Converteu-se em segredo – ninguém na família sabia – e praticava a religião em segredo também. Esteve apenas uma vez na Mesquita Central de Lisboa, durante uma visita à capital, mas compensava essa solidão na internet, através de perfis criados com o nome que assumiu, tanto no Twitter como no Facebook.

Na sua página de Facebook, dizia querer juntar-se à jihad e postava mensagens de apoio ao autodenominado Estado Islâmico. "Abdul" criou várias amizades "online", incluindo entre os jihadistas portugueses que se encontravam na Síria e falava abertamente com eles.

Queria ir para a Síria, nomeadamente para Raqqa, a "capital" do Estado Islâmico, não para combater, mas para trabalhar no hospital e assim contribuir para a causa.

A sua viagem, ao que a Renascença sabe, estava supostamente a ser organizada por uma portuguesa com quem mantinha contacto nas redes sociais.

No início de Janeiro, "Abdul" terá sido confrontado pelas autoridades e começou a ser contactado por jornalistas que tinham na sua posse dados pessoais que apenas tinha revelado aos "irmãos" que estavam na Síria e à referida portuguesa que estava a tratar das viagens. O seu mundo desabou.

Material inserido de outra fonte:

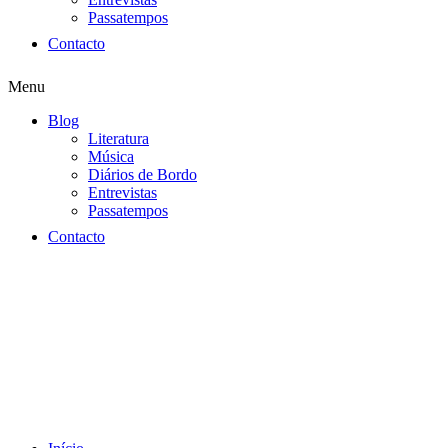
Passatempos
Contacto
Menu
Blog
Literatura
Música
Diários de Bordo
Entrevistas
Passatempos
Contacto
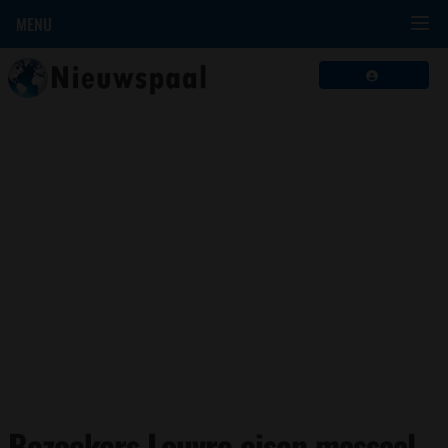
MENU
Bezoekers Louvre eisen massaal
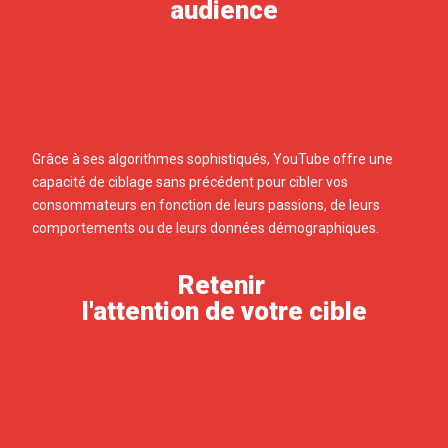
audience
Grâce à ses algorithmes sophistiqués, YouTube offre une
capacité de ciblage sans précédent pour cibler vos
consommateurs en fonction de leurs passions, de leurs
comportements ou de leurs données démographiques.
Retenir
l'attention de votre cible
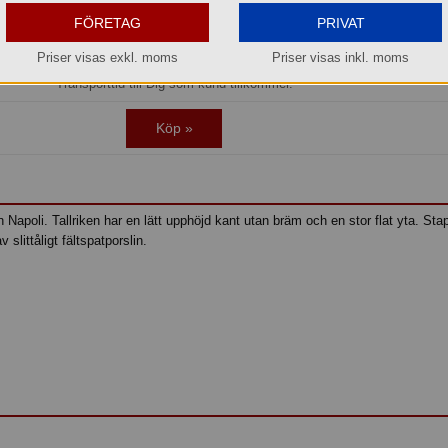
Beställningsvara
FÖRETAG
PRIVAT
os oss kan du alltid beställa även om varan inte finns i lager.
Priser visas exkl. moms
Priser visas inkl. moms
l idag före kl. 15:00 så beräknar vi få in den i lager den 2026-08-12.
Transporttid till Dig som kund tillkommer.
Köp »
en Napoli. Tallriken har en lätt upphöjd kant utan bräm och en stor flat yta. Sta
 slittåligt fältspatporslin.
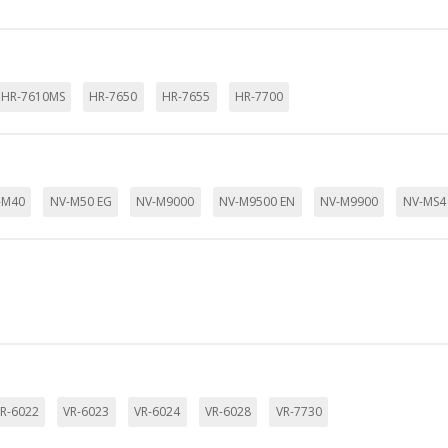
e sus intereses y mostrarle anuncios relevantes en otros sitios. No
a identificación única de su navegador y dispositivo de Internet.
on, _evPromt
HR-7610MS
HR-7650
HR-7655
HR-7700
IÓN
-M40
NV-M50 EG
NV-M9000
NV-M9500 EN
NV-M9900
NV-MS4
s desde la sección "Configuración de cookies" al pie de la página. Ta
R-6022
VR-6023
VR-6024
VR-6028
VR-7730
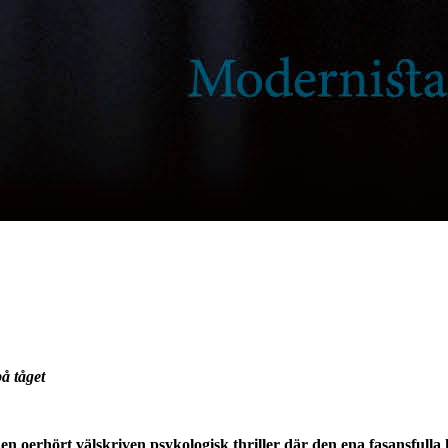
å tåget
oerhört välskriven psykologisk thriller där den ena fasansfulla he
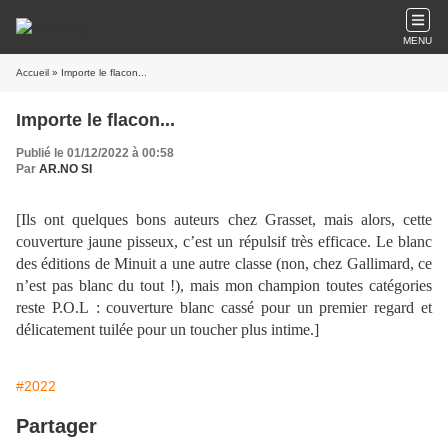
MENU
Accueil
» Importe le flacon...
Importe le flacon...
Publié le 01/12/2022 à 00:58
Par
AR.NO SI
[Ils ont quelques bons auteurs chez Grasset, mais alors, cette
couverture jaune pisseux, c’est un répulsif très efficace. Le blanc
des éditions de Minuit a une autre classe (non, chez Gallimard, ce
n’est pas blanc du tout !), mais mon champion toutes catégories
reste P.O.L : couverture blanc cassé pour un premier regard et
délicatement tuilée pour un toucher plus intime.]
#2022
Partager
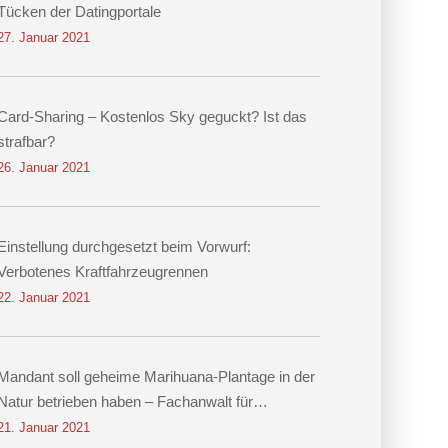
Tücken der Datingportale
27. Januar 2021
Card-Sharing – Kostenlos Sky geguckt? Ist das
strafbar?
26. Januar 2021
Einstellung durchgesetzt beim Vorwurf:
Verbotenes Kraftfahrzeugrennen
22. Januar 2021
Mandant soll geheime Marihuana-Plantage in der
Natur betrieben haben – Fachanwalt für
Strafrecht Dr. Hennig erwirkt Einstellung
21. Januar 2021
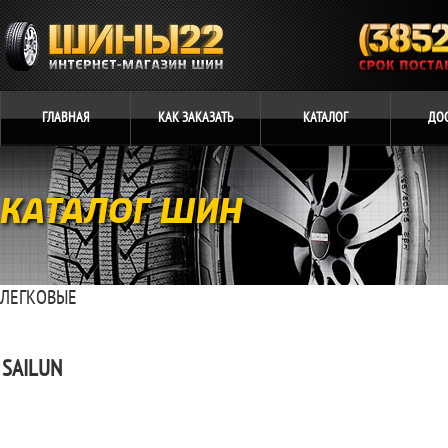
ГЛАВНАЯ
КАК
ЗАКАЗАТЬ
КАТАЛОГ
ДО
КАТАЛОГ ШИН
ЛЕГКОВЫЕ
SAILUN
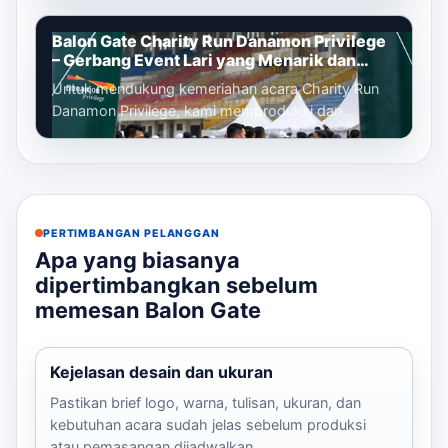
identi...
Balon Gate Charity Run Danamon Privilege
– Gerbang Event Lari yang Menarik dan
Profesional
Untuk mendukung kemeriahan acara Charity Run
Danamon Privilege, kami memproduksi dan
memasang balon gate custom sebagai gerbang
ut...
PERTIMBANGAN PELANGGAN
Apa yang biasanya
dipertimbangkan sebelum
memesan Balon Gate
Kejelasan desain dan ukuran
Pastikan brief logo, warna, tulisan, ukuran, dan
kebutuhan acara sudah jelas sebelum produksi
atau pemasangan dijadwalkan.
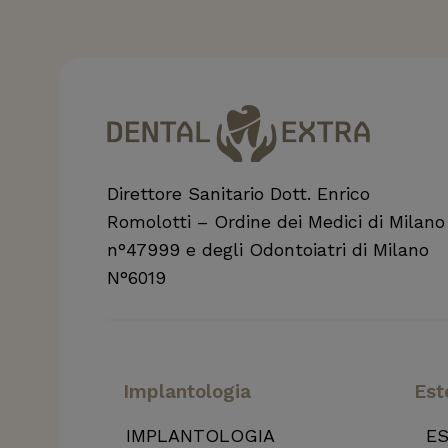
Direttore Sanitario Dott. Enrico
Romolotti – Ordine dei Medici di Milano
n°47999 e degli Odontoiatri di Milano
N°6019
Implantologia
Est
IMPLANTOLOGIA
ES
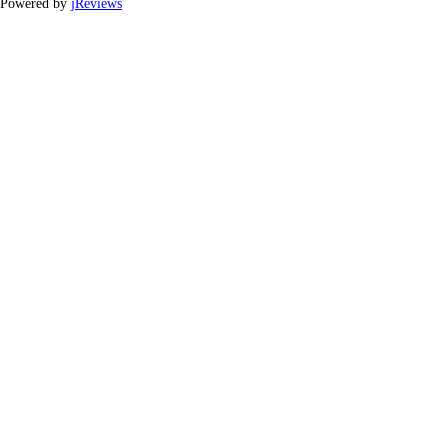
Powered by
jReviews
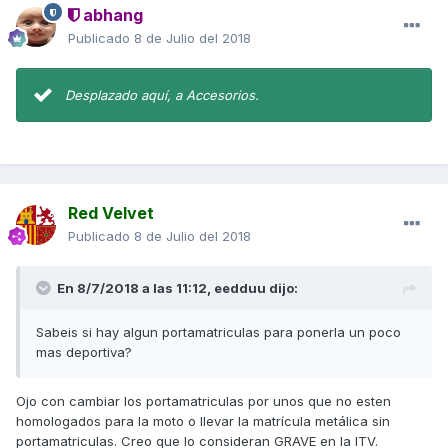
abhang
Publicado
8 de Julio del 2018
Desplazado aquí, a Accesorios.
Red Velvet
Publicado
8 de Julio del 2018
En 8/7/2018 a las 11:12,
eedduu
dijo:
Sabeis si hay algun portamatriculas para ponerla un poco
mas deportiva?
Ojo con cambiar los portamatriculas por unos que no esten
homologados para la moto o llevar la matrícula metálica sin
portamatriculas. Creo que lo consideran GRAVE en la ITV.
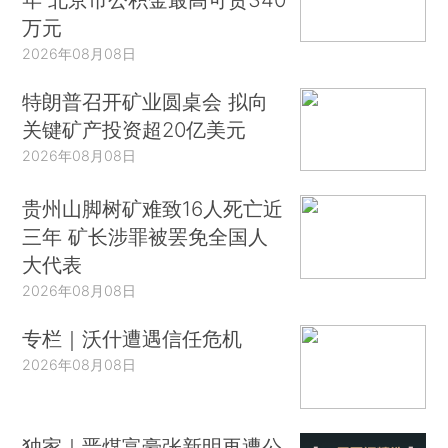
万元
2026年08月08日
特朗普召开矿业圆桌会 拟向
关键矿产投资超20亿美元
2026年08月08日
贵州山脚树矿难致16人死亡近
三年 矿长涉罪被罢免全国人
大代表
2026年08月08日
专栏｜沃什遭遇信任危机
2026年08月08日
独家｜晋煤富豪张新明再遭公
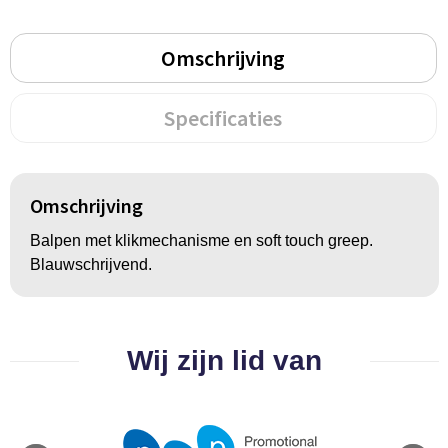
Groeipapier
Markclips
Voetballen
Bloembollen en zaden
Golfballen
Omschrijving
Kweektuintjes
Golfartikelen
Specificaties
Planten en accessoires
Smartwatch-Fitbit
Sport overig
Omschrijving
Balpen met klikmechanisme en soft touch greep.
Blauwschrijvend.
Outdoor
Picknickartikelen
Wij zijn lid van
Kweektuintjes
Fietsartikelen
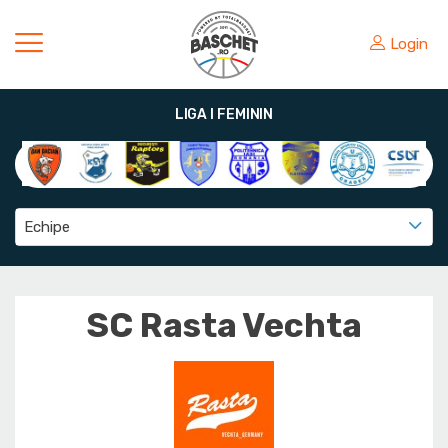
Login
LIGA I FEMININ
Echipe
SC Rasta Vechta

Certo de que alguém o tinha traído, desactivou a conta de "Abdul" no Facebook, mas era tarde demais. Identificado pelas autoridades e por jornalistas, era uma questão de tempo até a história emergir.

O controlo dos jihadistas e simpatizantes da jihad foi tema da última edição do programa "Em Nome da Lei" da Renascença. Rui Pereira, ex-ministro da Administração Interna e presidente do Observatório de Segurança e Criminalidade Organizada e Terrorismo (OSCOT), defendeu que o Ministério Público já devia ter instaurado processos-crime contra os portugueses que são membros da jihad.